# TensorFlow
Woo, it's tensorflow again. Let's build some graphs!

## Programming Model
Tensorflow expresses a numeric computation as a graph. Each node is an operation which has any number of inputs and outputs. Each edge is a tensor which flows between nodes. Suppose we have a simple network expressed by the following operation(s).

$$
h = \text{ReLU}(Wx + b)
$$

We can interpret it as three sequential operations.
![tf-graph](./assets/tf-graph.png)

## Node Types
New nodes are automatically built into the underlying graph. We can inspect what are the nodes inside our graph using `get_operations` on our default graph. As we can see there are multiple types of node.
```
tf.get_default_graph().get_operations()
```

### Variables
Variables are stateful nodes which output their current value. State is retained across multiple executions of a graph. We can think of variables as the parameters we wish to tune. The training will be occurred on variables instead of placeholders.
```python
b = tf.Variable(tf.zeros((100,)))
W = tf.Variable(tf.random_uniform((784, 100), -1, 1))
```

### Placeholder
Placeholders are nodes whose value is fed in at execution time.
```python
x = tf.placeholder(tf.float32, (100, 784))
```

### Mathematical operation
For example, we have `MatMul`, `Add`, `ReLU` and the list goes on.
```python
h = tf.nn.relu(tf.matmul(x, W), + b)
```

## Session
Once a graph is defined, we can deploy it with a session, which is a binding to a particular execution context.
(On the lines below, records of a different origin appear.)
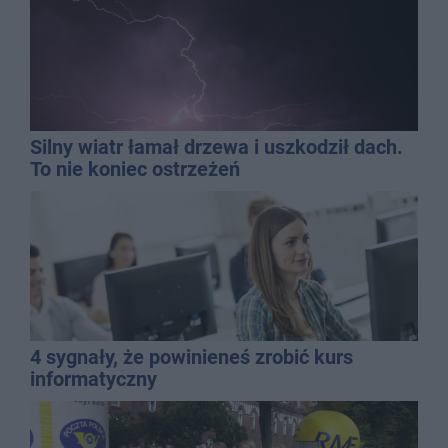
Silny wiatr łamał drzewa i uszkodził dach.
To nie koniec ostrzeżeń
4 sygnały, że powinieneś zrobić kurs
informatyczny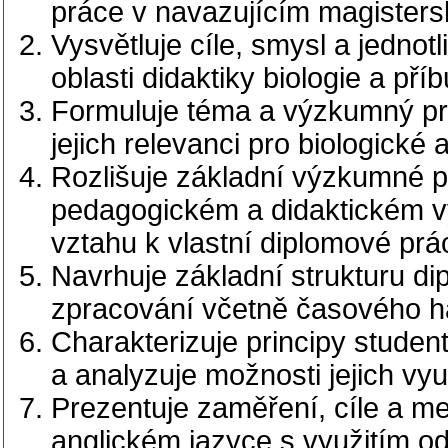
práce v navazujícím magistersk
Vysvětluje cíle, smysl a jednot
oblasti didaktiky biologie a př
Formuluje téma a výzkumný pr
jejich relevanci pro biologické
Rozlišuje základní výzkumné p
pedagogickém a didaktickém v
vztahu k vlastní diplomové prác
Navrhuje základní strukturu di
zpracování včetně časového 
Charakterizuje principy stude
a analyzuje možnosti jejich vyu
Prezentuje zaměření, cíle a me
anglickém jazyce s využitím od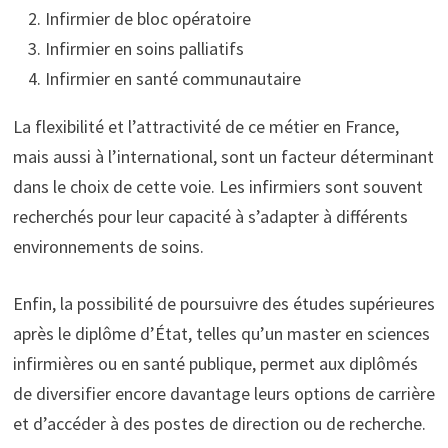
Infirmier de bloc opératoire
Infirmier en soins palliatifs
Infirmier en santé communautaire
La flexibilité et l’attractivité de ce métier en France,
mais aussi à l’international, sont un facteur déterminant
dans le choix de cette voie. Les infirmiers sont souvent
recherchés pour leur capacité à s’adapter à différents
environnements de soins.
Enfin, la possibilité de poursuivre des études supérieures
après le diplôme d’État, telles qu’un master en sciences
infirmières ou en santé publique, permet aux diplômés
de diversifier encore davantage leurs options de carrière
et d’accéder à des postes de direction ou de recherche.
The `run` method has the followng signature.
```
sess.run(fetches, feeds)
```

### Arguments
There are two arguments we need to supply to a session.
* Fetches - List of graph nodes which will return outputs of these nodes
* Feeds - Dictionary mapping from graph nodes to concrete values which will specify the value of placeholder.

```python
sess = tf.Session()
sess.run(tf.initialize_all_variables())
sess.run(h, {x: np.random.random(100, 784)})
```

### Losses
Since labels are not parameters we are going to tune, we will use placeholder for them. In fact, loss is just a mathematical operation node.
```python
prediction = tf.nn.softmax(...) # Output of a neural network
label = tf.placeholder(tf.float32, [100, 10])
cross_entropy = -tf.reduce_sum(label * tf.log(prediction), axis=1)
```

### Optimizer
It's time to compute gradients! We need to first define an optimizer object. This should be a familiar concept to me, I have written many different types of optimizer in CS231n. 
```python
train_step = tf.train.GradientDescentOptimizer(0.5).minimize(cross_entropy)
```

Each graph node has attached gradient operation. The gradient operation computes local gradient and combines it with upstream gradient with respect to loss. In order to use the gradient to update our parameters, we simply run the training step in a session.
```python
sess = tf.Session()
sess.run(tf.initialize_all_variables())
for i in range(1000):
    batch_x, batch_y = data.next_batch()
    sess.run(train_step, feed_dict={x: batch_x, label: batch_y})
```

### Shared Variables
What if you are running multiple sessions on a cluster of computers but you are still training one model, i.e. the same set of variables is being used across multiple machines/sessions? We can use `variable_scope`!
```python
with tf.variable_scope('foo'):
    v = tf._get_variable('v', shape=[1]) # v.name == "foo/v:0"
   
with tf.variable_scope('foo', reuse=True):
    v1 = tf.get_variable('v') # shared variable found!
   
with tf.variable_scope('foo', reuse=False):
    v1 = tf.get_variable('v') # CRASH foo/v:0 already exists
```

`variable_scope()` provides simple name-spacingto avoid clashes. `get_variable()` creates/accesses variables from within a variable scope.